After an 11-month run, U.S. Sen. Cory Booker on Monday dropped out of the presidential race. The New Jersey senator’s departure highlights pervasive fundraising challenges for candidates of color, experts say.
“Our campaign has reached the point where we need more money to scale up and continue building a campaign that can win — money we don’t have,” Booker said in a statement announcing his withdrawal. He also failed to qualify for the December and January debates.
Now, the only Black candidate left is late-starter Deval Patrick, a former Massachusetts governor polling below 1%. He stands with tech entrepreneur Andrew Yang and Hawaii Congresswoman Tulsi Gabbard as the only non-white presidential hopefuls in a once colorful 2020 Democratic field.

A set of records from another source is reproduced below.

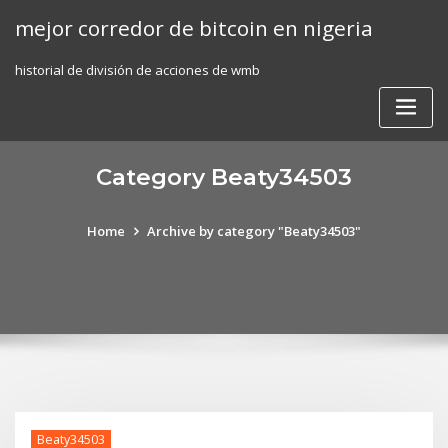
Skip
mejor corredor de bitcoin en nigeria
to
content
historial de división de acciones de wmb
Category Beaty34503
Home
Archive by category "Beaty34503"
Beaty34503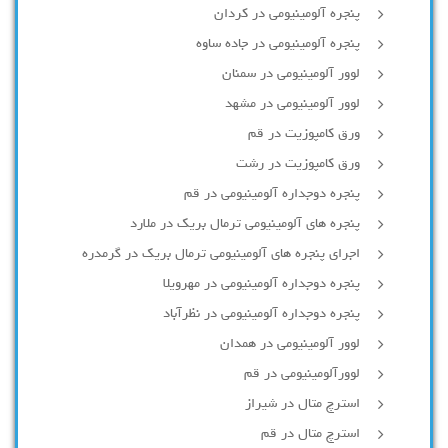
پنجره آلومینیومی در کردان
پنجره آلومینیومی در جاده ساوه
لوور آلومینیومی در سمنان
لوور آلومینیومی در مشهد
ورق کامپوزیت در قم
ورق کامپوزیت در رشت
پنجره دوجداره آلومينيومی در قم
پنجره های آلومینیومی ترمال بریک در ملارد
اجرای پنجره های آلومینیومی ترمال بریک در گرمدره
پنجره دوجداره آلومینیومی در مهرویلا
پنجره دوجداره آلومینیومی در نظرآباد
لوور آلومینیومی در همدان
لوورآلومینیومی در قم
استرچ متال در شیراز
استرچ متال در قم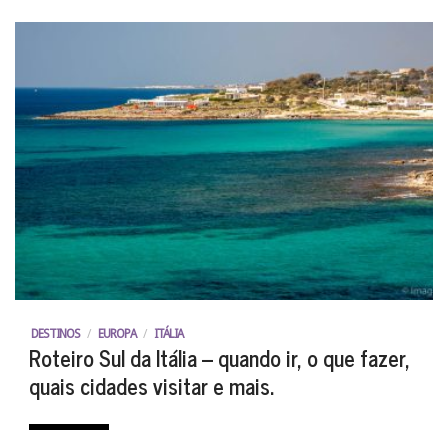
DESTINOS
/
EUROPA
/
ITÁLIA
Roteiro Sul da Itália – quando ir, o que fazer,
quais cidades visitar e mais.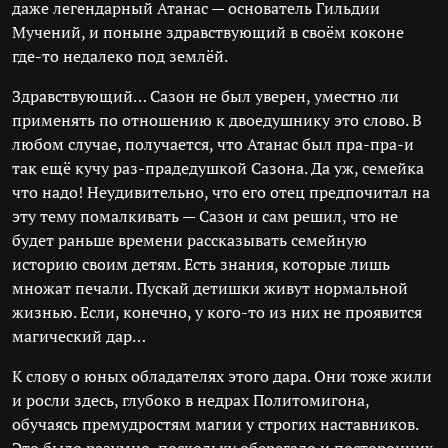
даже легендарный Атанас — основатель Гильдии
Мучений, и поныне здравствующий в своём коконе
где-то недалеко под землёй.
Здравствующий… Сазон не был уверен, уместно ли
применять по отношению к двоедушнику это слово. В
любом случае, получается, что Атанас был пра-пра-и
так ещё кучу раз-прадедушкой Сазона. Да уж, семейка
что надо! Неудивительно, что его отец предпочитал на
эту тему помалкивать — Сазон и сам решил, что не
будет раньше времени рассказывать семейную
историю своим детям. Есть знания, которые лишь
множат печали. Пускай детишки живут нормальной
жизнью. Если, конечно, у кого-то из них не проявится
магический дар…
К слову о юных обладателях этого дара. Они тоже жили
и росли здесь, глубоко в недрах Политомигона,
обучаясь премудростям магии у строгих наставников.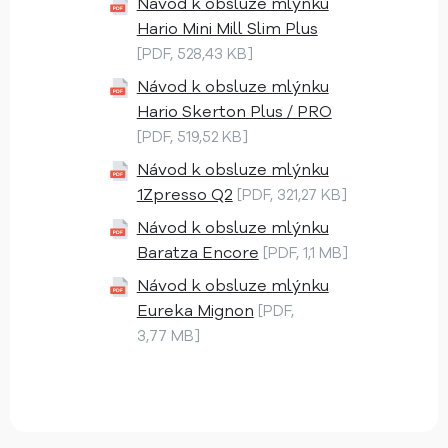
Návod k obsluze mlýnku
Hario Mini Mill Slim Plus
[PDF, 528,43 KB]
Návod k obsluze mlýnku
Hario Skerton Plus / PRO
[PDF, 519,52 KB]
Návod k obsluze mlýnku
1Zpresso Q2
[PDF, 321,27 KB]
Návod k obsluze mlýnku
Baratza Encore
[PDF, 1,1 MB]
Návod k obsluze mlýnku
Eureka Mignon
[PDF,
3,77 MB]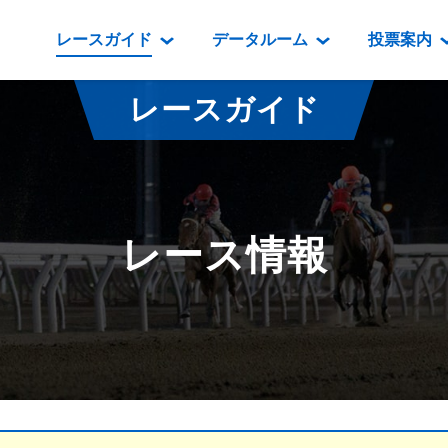
レースガイド
データルーム
投票案内
データルーム
レース情報
映像コンテンツ
門別競馬場情報
過去開催
投
レースガイド
騎手・調教師紹介
レース一覧
重賞競走VTR
門別競馬場グルメ
番組・級
騎手・調教師成績
出走表
重賞競走参考VTR
とねっこジン
開催日程
能力検査成績
成績表
レースダイジェスト
いずみ食堂
開催
レース情報
坂路調教映像
払戻金一覧
新馬ダイジェスト
ルンビニフー
重賞
遠征馬情報
騎手成績表
勝馬屋
スタ
馬主服紹介
馬番成績表
発売情報
番組編成要領
オッズ
道内の
道外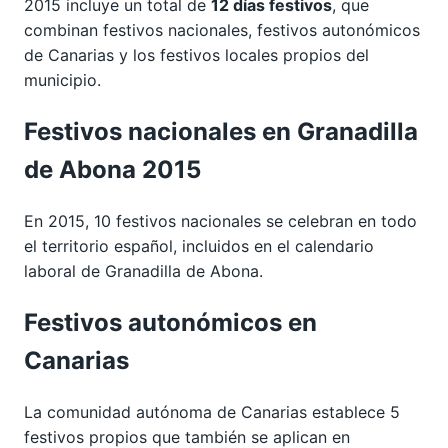
2015 incluye un total de
12 días festivos
, que
combinan festivos nacionales, festivos autonómicos
de Canarias y los festivos locales propios del
municipio.
Festivos nacionales en Granadilla
de Abona 2015
En 2015, 10 festivos nacionales se celebran en todo
el territorio español, incluidos en el calendario
laboral de Granadilla de Abona.
Festivos autonómicos en
Canarias
La comunidad autónoma de Canarias establece 5
festivos propios que también se aplican en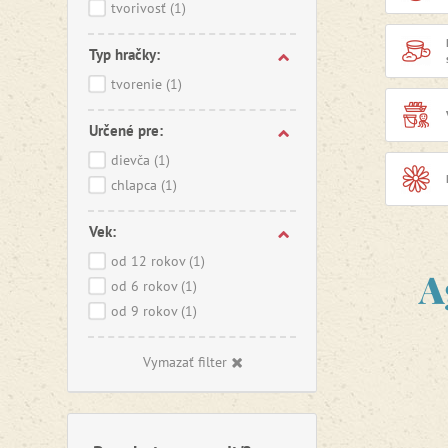
tvorivosť
(1)
Agátin s
do Česke
Typ hračky:
najširšiu
vyberie n
tvorenie
(1)
Určené pre:
dievča
(1)
chlapca
(1)
Vek:
od 12 rokov
(1)
A
od 6 rokov
(1)
od 9 rokov
(1)
Vymazať filter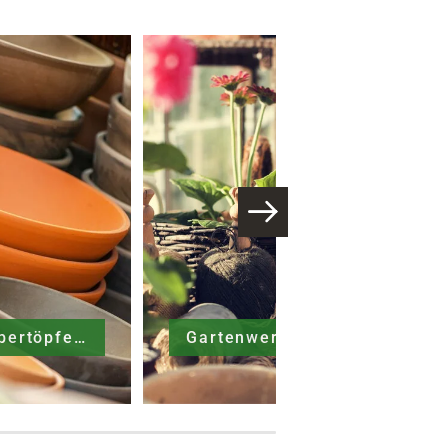
Gefäße & Übertöpfe
Gartenwerkzeuge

Booker was also one of the few candidates with ties to the Philly region. But according to a study by New Jersey’s Monmouth University, Booker was polling in fourth place in his home state, behind U.S. senators Joe Biden, Elizabeth Warren and Bernie Sanders.
Here’s why Philadelphia political consultants say the onetime rising Democratic star had to bow out.

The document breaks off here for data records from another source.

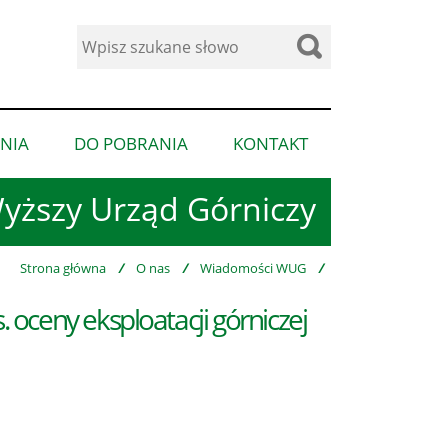
Wyszukaj
w
serwisie
NIA
DO POBRANIA
KONTAKT
pokaż
pokaż
pokaż
podmenu
podmenu
podmenu
yższy Urząd Górniczy
dla
dla
dla
“Ogłoszenia”
“Do
“Kontakt”
pobrania”
Strona główna
/
O nas
/
Wiadomości WUG
/
oceny eksploatacji górniczej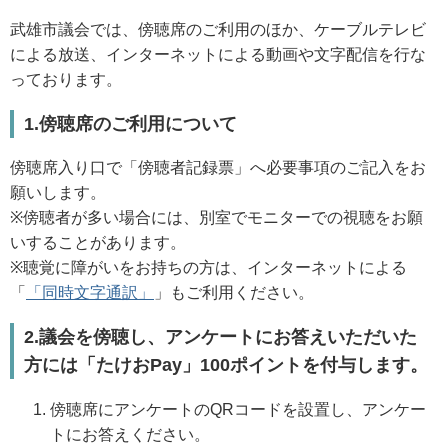
武雄市議会では、傍聴席のご利用のほか、ケーブルテレビ
による放送、インターネットによる動画や文字配信を行な
っております。
1.傍聴席のご利用について
傍聴席入り口で「傍聴者記録票」へ必要事項のご記入をお
願いします。
※傍聴者が多い場合には、別室でモニターでの視聴をお願
いすることがあります。
※聴覚に障がいをお持ちの方は、インターネットによる
「
「同時文字通訳」
」もご利用ください。
2.議会を傍聴し、アンケートにお答えいただいた
方には「たけおPay」100ポイントを付与します。
傍聴席にアンケートのQRコードを設置し、アンケー
トにお答えください。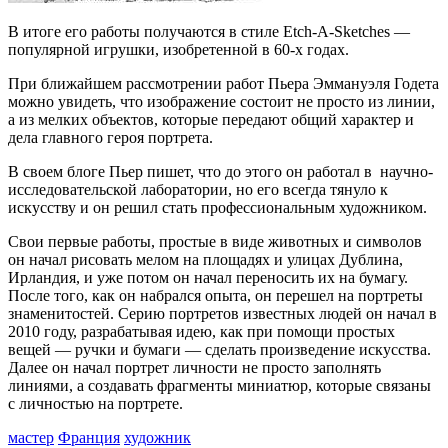
В итоге его работы получаются в стиле Etch-A-Sketches —
популярной игрушки, изобретенной в 60-х годах.
При ближайшем рассмотрении работ Пьера Эммануэля Годета
можно увидеть, что изображение состоит не просто из линии,
а из мелких объектов, которые передают общий характер и
дела главного героя портрета.
В своем блоге Пьер пишет, что до этого он работал в научно-
исследовательской лаборатории, но его всегда тянуло к
искусству и он решил стать профессиональным художником.
Свои первые работы, простые в виде животных и символов
он начал рисовать мелом на площадях и улицах Дублина,
Ирландия, и уже потом он начал переносить их на бумагу.
После того, как он набрался опыта, он перешел на портреты
знаменитостей. Серию портретов известных людей он начал в
2010 году, разрабатывая идею, как при помощи простых
вещей — ручки и бумаги — сделать произведение искусства.
Далее он начал портрет личности не просто заполнять
линиями, а создавать фрагменты миниатюр, которые связаны
с личностью на портрете.
мастер
Франция
художник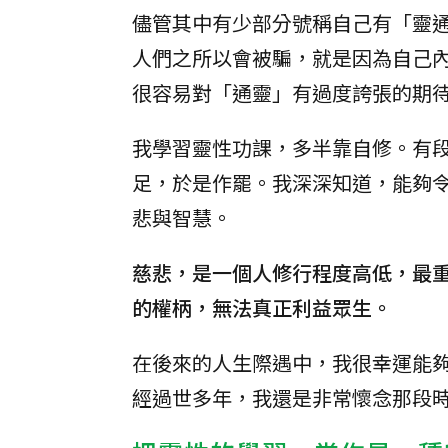
儘管其中有少部分號稱自己有「靈
人們之所以會被騙，就是因為自己
很容易對「通靈」有過度誇張的期
我學習靈性功課，多半靠自修。有
足，於是作罷。我深深知道，能夠
悲與智慧。
慈悲，是一個人修行程度高低，最
的權柄，無法真正利益眾生。
在後來的人生際遇中，我很幸運能
經過世多年，我還是非常懷念那段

Political campaigns are an exercise in entrepreneurship, an arena where people of color continue to struggle with access to capital, said Philly-based strategist Mustafa Rashed.
“If you’re a person of color,” Rashed told Billy Penn, “the access to networks, the resources that you’re going to have [are] typically less than non-candidates of color.”
Two weeks after Booker joined the race, he was polling below Michael Bloomberg, the billionaire former New York mayor — who at the time was still many months away from launching his campaign.
Sen. Kamala Harris, a Black and Indian woman, fared better than Booker in national polls. Her support spiked at one point to 15%, and when she dropped out on Dec. 3. she was polling above Yang, Amy Klobuchar, Tom Steyer and Gabbard, all of whom remain in the race
At the time, Harris cited a lack of financial resources.
“African-American candidates, especially at a national level, have a very hard time trying to break through the financial resources barrier so that they can compete and share their vision and idea for where they see the country going,” Rashad said.
Melissa Robbins, an organizer with the local National Organization for Women chapter and former Sanders campaign worker, said Black candidates and Black voters often lack access to capital to support a political candidate.
Other candidates with lower national profiles have had more success tapping into a financially supportive base.
“Mayor Pete [Buttigeig] has been able to raise an enormous amount of money,” Robbins said. “[T]here are certain privileges that are given to certain people when it comes to fundraising.”
Booker had raised more than $11 million for his successful 2013 senatorial run, and by 2014, records show he’d raked in almost $18 million. But local success in blue state that’s 55% non-Latinx white may not translate to national success in a country that’s less diverse as a whole.
“There’s a challenge,” said Rashad, the political consultant. “How you get people from across across the country to buy into your vision without really knowing much about you.”
Robbins was a delegate at the 2016 Democratic National Convention when Senator Cory Booker gave the awe-inspiring DNC speech that elevated his already glowing profile nationwide. With that speech, the then-potential VP candidate for Secretary Hillary Clinton’s presidential bid stirred up talk of his own run as head of state.
“I believed in him,” Robbins, a former candidate for Council-at-Large, told Billy Penn.
But polls in South Carolina, a state used to gauge the temperature of the African American electorate, showed Booker couldn’t grab Black voters.
“He didn’t seem to connect with voters all over the nation, particularly in South Carolina, like most black candidates need to,” Robbins said. “Sometimes it’s not just your qualification, it’s also your appeal. Your level of charisma.”